2. Defining sustainable fuel

Unambiguous, widely accepted definitions of sustainability are equally important. One can argue that fossil-based aviation and marine fuels themselves have varying levels of real life-cycle greenhouse gas emissions, depending on which crude oils are used, exactly how these are processed and over how many miles the raw materials and products of these supply chains are moved, and by what means of transport. There is merit in exploring ways to reduce these elements of net emissions, too, as fossil fuels will remain the majority component of aviation and marine fuels for the foreseeable future.

SAF still has a long way to go to start mitigating aviation emissions.
SAF still has a long way to go to start mitigating aviation emissions.
Image: IATA
3. Regulation

Agile national yet globally collaborative regulatory frameworks are the final, critical component. Convergence towards a common understanding of sustainability parameters and the cost of carbon emissions is long overdue.

An excellent recent development in this direction is CORSIA Eligible Fuels (CEF)’s categorization, which lays out clearly the boundary conditions for alternate aviation fuels that can participate in the aviation carbon marketplace. Waste-based feedstocks – such as waste plastics or industrially emitted gases like carbon monoxide – that might not be renewable but can be recycled to reduce the need for greater fossil fuel extraction and processing must be brought into the pool of acceptable alternate fuels.

The holy grail would be if the two most abundant greenhouse gases, carbon dioxide and methane, can be harnessed without spending more carbon-based energy in processing them on a life-cycle basis than the total amount of GHG utilized. Non-carbon sustainable-energy solutions like hydrogen and solar must also continue to have investment potential for these sectors.

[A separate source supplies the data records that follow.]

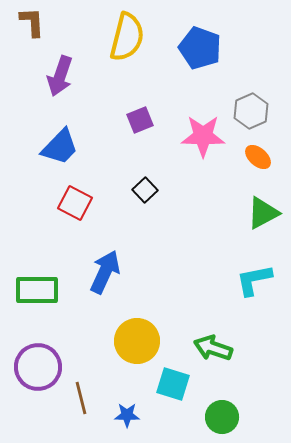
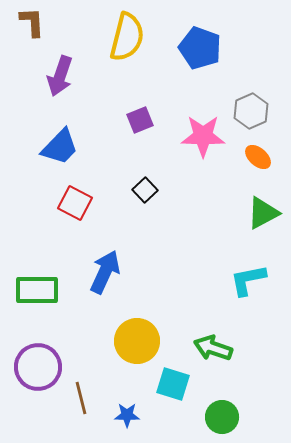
cyan L-shape: moved 6 px left
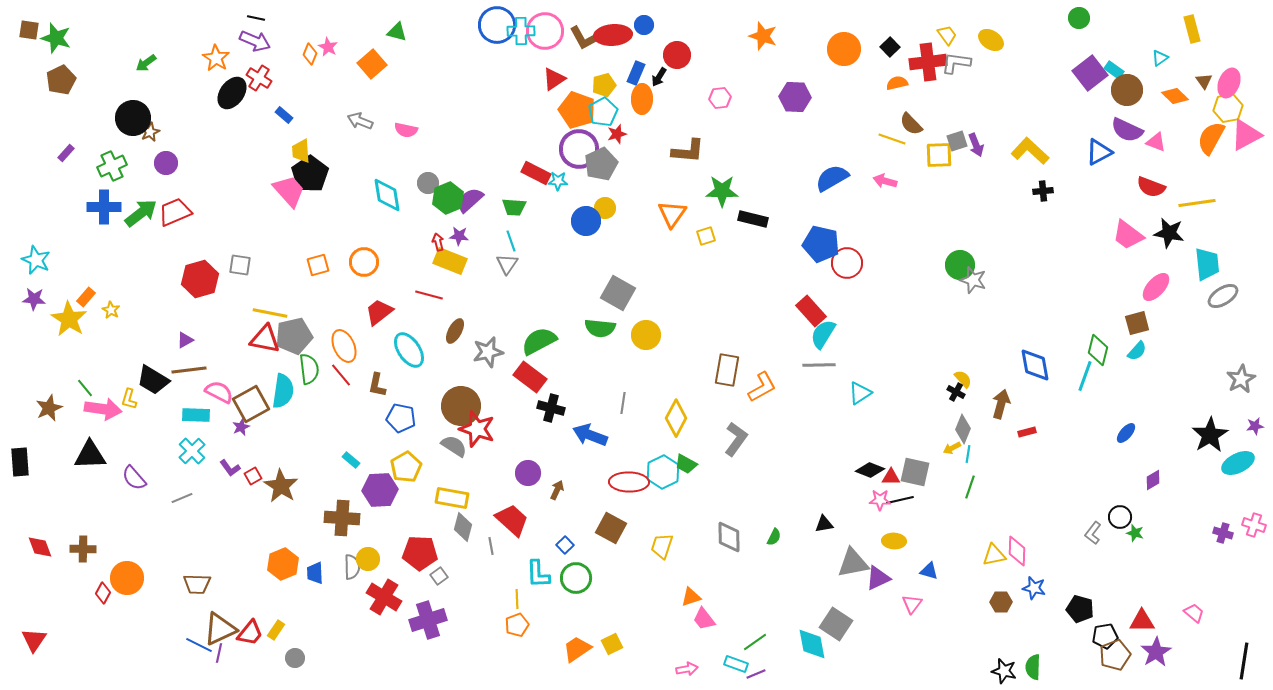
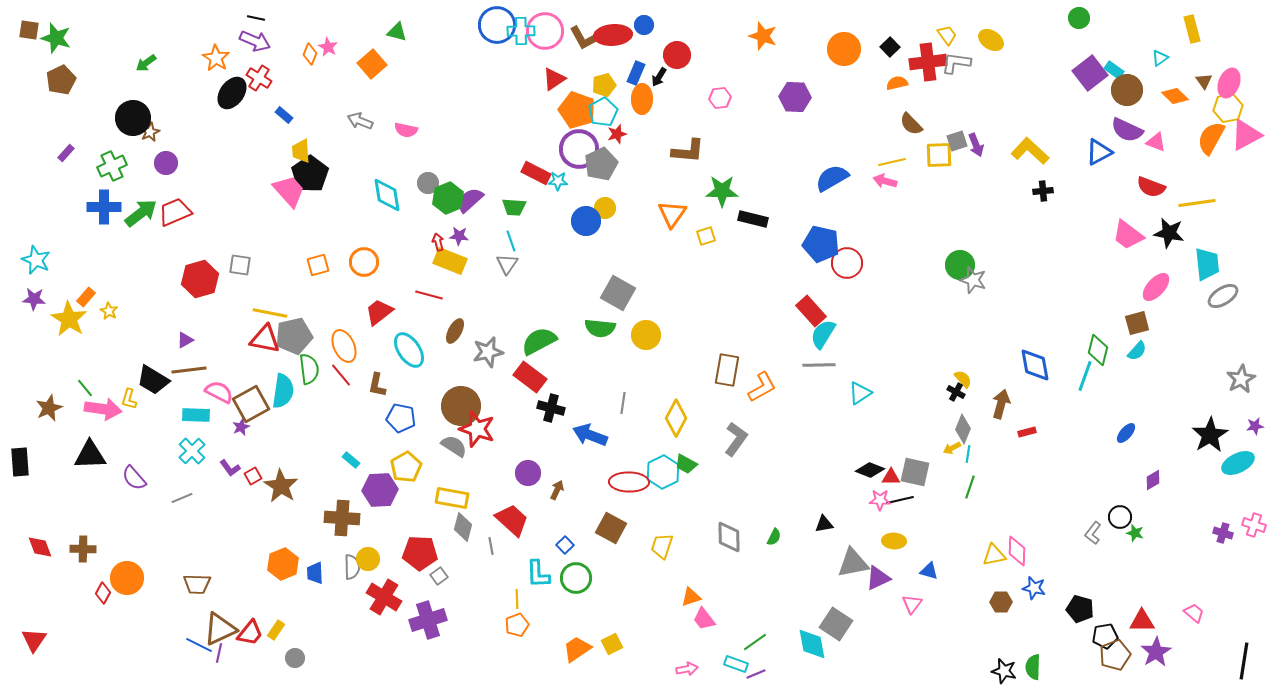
yellow line at (892, 139): moved 23 px down; rotated 32 degrees counterclockwise
yellow star at (111, 310): moved 2 px left, 1 px down
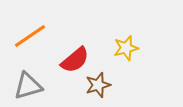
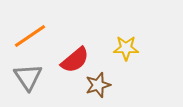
yellow star: rotated 15 degrees clockwise
gray triangle: moved 9 px up; rotated 48 degrees counterclockwise
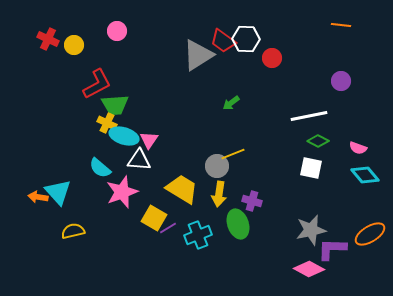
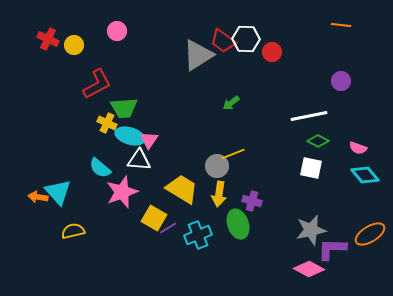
red circle: moved 6 px up
green trapezoid: moved 9 px right, 3 px down
cyan ellipse: moved 6 px right
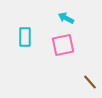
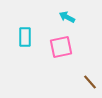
cyan arrow: moved 1 px right, 1 px up
pink square: moved 2 px left, 2 px down
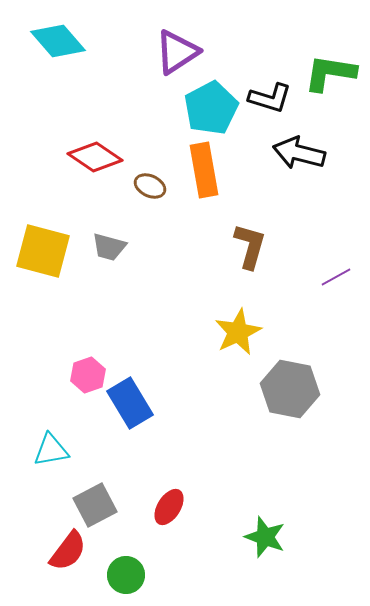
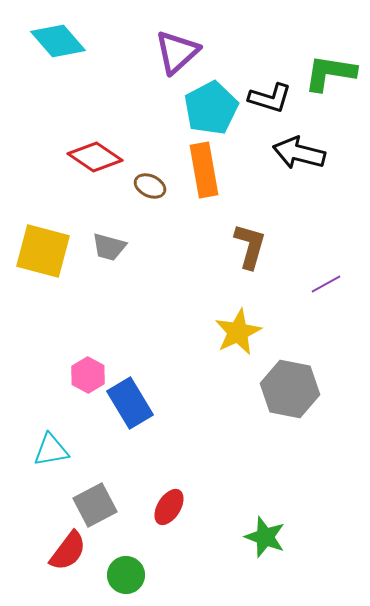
purple triangle: rotated 9 degrees counterclockwise
purple line: moved 10 px left, 7 px down
pink hexagon: rotated 12 degrees counterclockwise
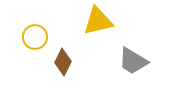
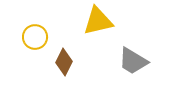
brown diamond: moved 1 px right
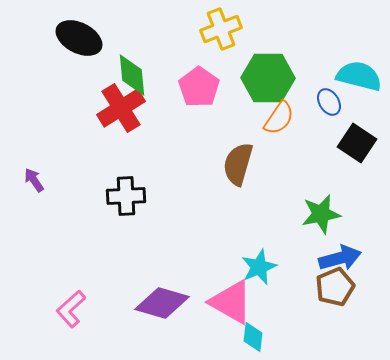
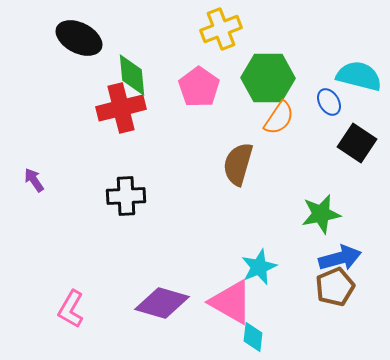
red cross: rotated 18 degrees clockwise
pink L-shape: rotated 18 degrees counterclockwise
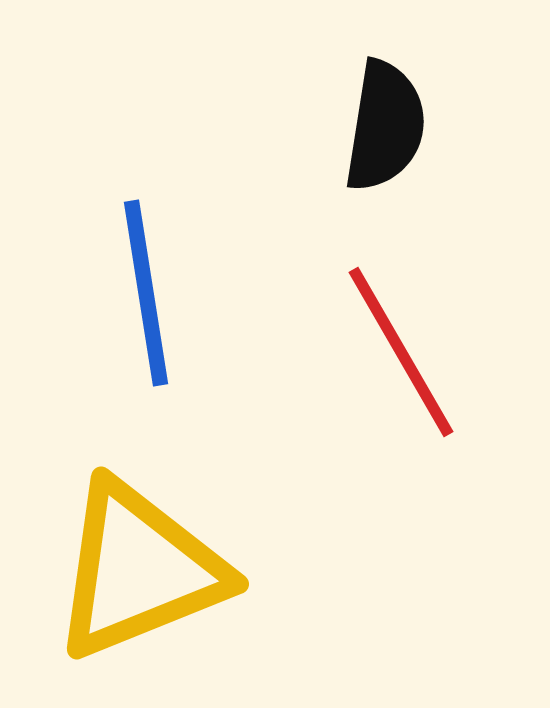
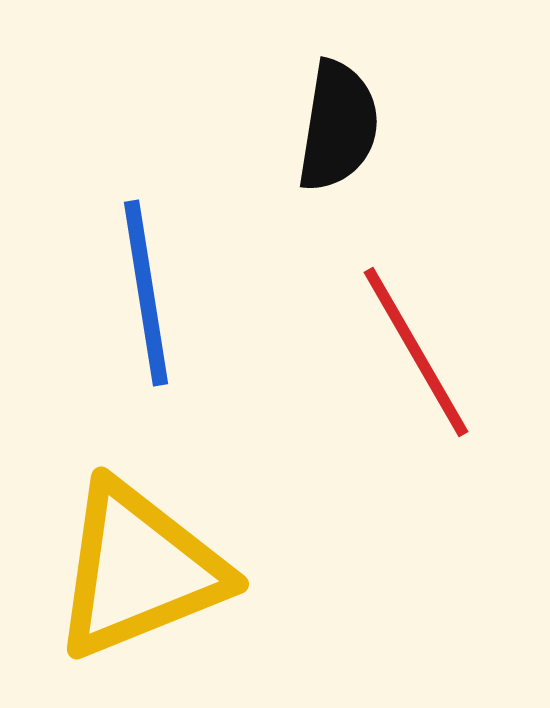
black semicircle: moved 47 px left
red line: moved 15 px right
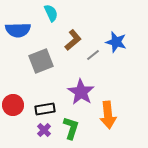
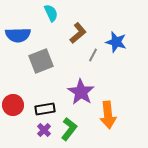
blue semicircle: moved 5 px down
brown L-shape: moved 5 px right, 7 px up
gray line: rotated 24 degrees counterclockwise
green L-shape: moved 2 px left, 1 px down; rotated 20 degrees clockwise
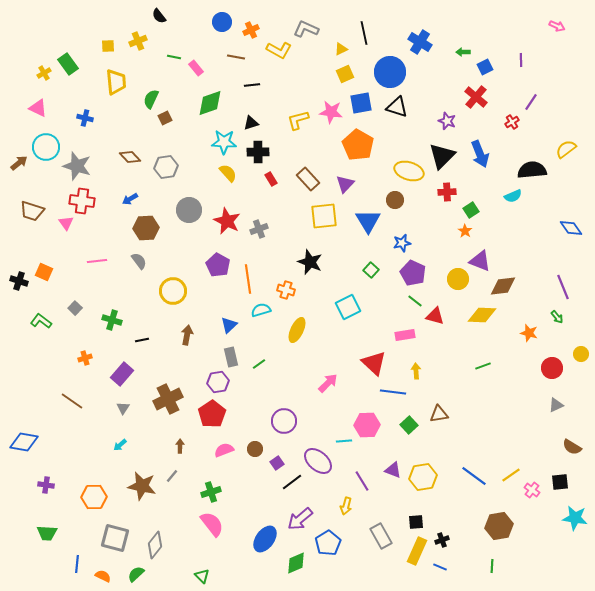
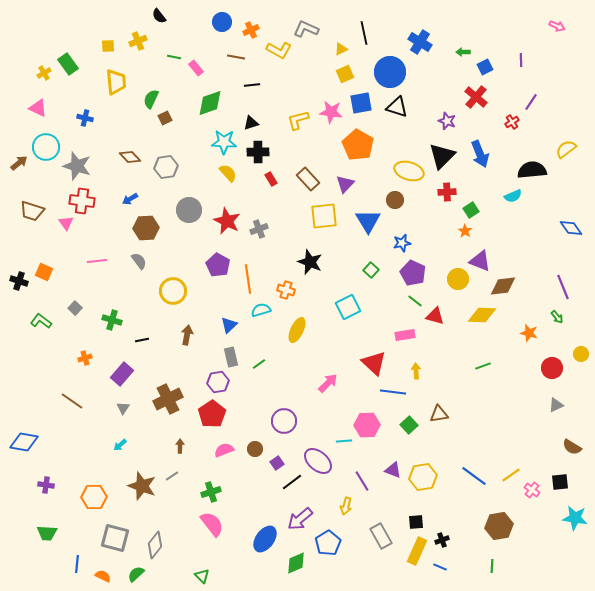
gray line at (172, 476): rotated 16 degrees clockwise
brown star at (142, 486): rotated 8 degrees clockwise
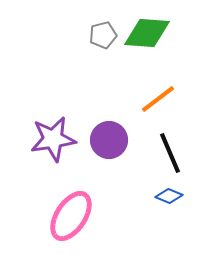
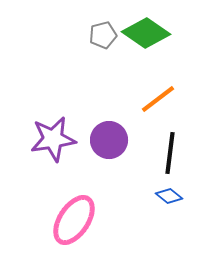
green diamond: moved 1 px left; rotated 30 degrees clockwise
black line: rotated 30 degrees clockwise
blue diamond: rotated 16 degrees clockwise
pink ellipse: moved 3 px right, 4 px down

One particularly long lead time component in bring sustainable transportable fuels to market is the certification and qualification process, which necessarily involves original equipment manufacturers, engine manufacturers, fuel producers, standardization bodies and regulatory agencies within the framework of policy enablement in all countries that may produce, store or use the fuel.

By way of illustration, eight different pathways of alternate aviation fuels (not necessary all equally sustainable) have taken a decade to be approved for aircraft use in the widely adopted ASTM D7566 standard. Fuel from these pathways may be blended for commercial use with fossil jet fuel at levels ranging from 10-50%, depending on the pathway chosen. This itself adds a supply chain complexity of testing the individual components, blending them when found compliant with specifications, and then testing the blend again before an aircraft can take the hybrid fuel into its engines.

However, additional impetus and incentives should be accorded to SAF pathways that can be used directly, without the need for blending with fossil fuels. Also, with large volumes of data now available over the past 10 years on fuel composition from these multiple production routes versus performance and safety data generated in real time, there is a strong case for data analytics and artificial intelligence (AI) deployment to cut short the time to approvals without compromising operability or safety.

With evolving data-analytical capabilities, real-time, transparent assessment of technology and supply-chain alternatives with regard to sustainability criteria should become standard practice not only for individual fuel producers and users from an ESG investor standpoint, but they should also enable policy-level prioritization of the best options in each global region.